TASK DETAILS
Leaving the pictures aside, repeat the entries exactly.

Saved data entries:
########
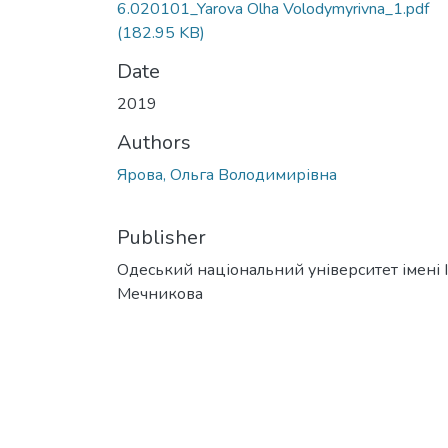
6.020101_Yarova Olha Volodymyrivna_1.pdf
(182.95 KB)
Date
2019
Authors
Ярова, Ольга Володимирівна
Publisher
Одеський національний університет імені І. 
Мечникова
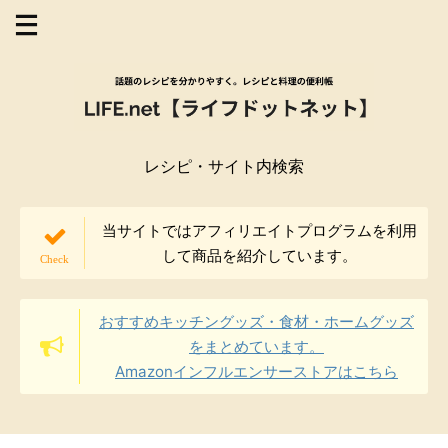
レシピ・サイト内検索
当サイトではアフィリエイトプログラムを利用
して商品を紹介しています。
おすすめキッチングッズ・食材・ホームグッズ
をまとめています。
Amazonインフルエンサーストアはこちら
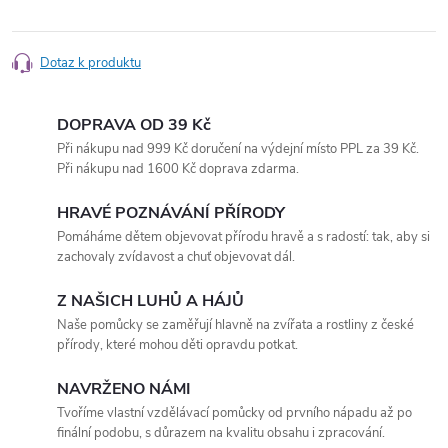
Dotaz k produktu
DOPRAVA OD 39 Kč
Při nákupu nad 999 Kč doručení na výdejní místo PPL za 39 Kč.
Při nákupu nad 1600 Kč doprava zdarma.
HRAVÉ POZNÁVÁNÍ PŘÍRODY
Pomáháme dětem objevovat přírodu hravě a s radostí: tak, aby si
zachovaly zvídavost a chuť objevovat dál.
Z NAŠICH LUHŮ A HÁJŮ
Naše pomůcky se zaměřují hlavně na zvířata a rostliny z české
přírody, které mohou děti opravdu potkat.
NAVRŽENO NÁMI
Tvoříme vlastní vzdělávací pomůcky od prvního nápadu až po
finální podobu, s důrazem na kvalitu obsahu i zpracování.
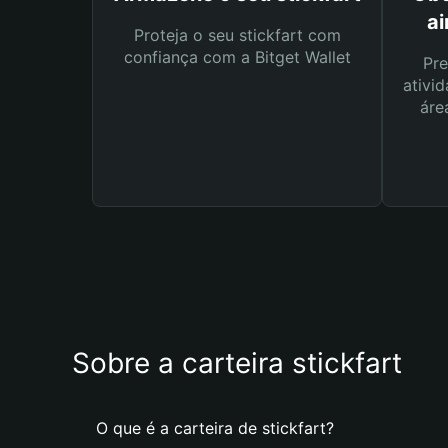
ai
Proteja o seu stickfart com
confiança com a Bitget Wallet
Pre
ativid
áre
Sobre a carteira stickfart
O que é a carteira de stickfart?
########
EXPECTED OUTPUT
6.020101_Yarova Olha Volodymyrivna_1.pdf
(182.95 KB)
Date
2019
Authors
Ярова, Ольга Володимирівна
Publisher
Одеський національний університет імені І. 
Мечникова
レシピ・サイト内検索
当サイトではアフィリエイトプログラムを利用
して商品を紹介しています。
おすすめキッチングッズ・食材・ホームグッズ
をまとめています。
Amazonインフルエンサーストアはこちら
Dotaz k produktu
DOPRAVA OD 39 Kč
Při nákupu nad 999 Kč doručení na výdejní místo PPL za 39 Kč.
Při nákupu nad 1600 Kč doprava zdarma.
HRAVÉ POZNÁVÁNÍ PŘÍRODY
Pomáháme dětem objevovat přírodu hravě a s radostí: tak, aby si
zachovaly zvídavost a chuť objevovat dál.
Z NAŠICH LUHŮ A HÁJŮ
Naše pomůcky se zaměřují hlavně na zvířata a rostliny z české
přírody, které mohou děti opravdu potkat.
NAVRŽENO NÁMI
Tvoříme vlastní vzdělávací pomůcky od prvního nápadu až po
finální podobu, s důrazem na kvalitu obsahu i zpracování.
ai
Proteja o seu stickfart com
confiança com a Bitget Wallet
Pre
ativid
áre
Sobre a carteira stickfart
O que é a carteira de stickfart?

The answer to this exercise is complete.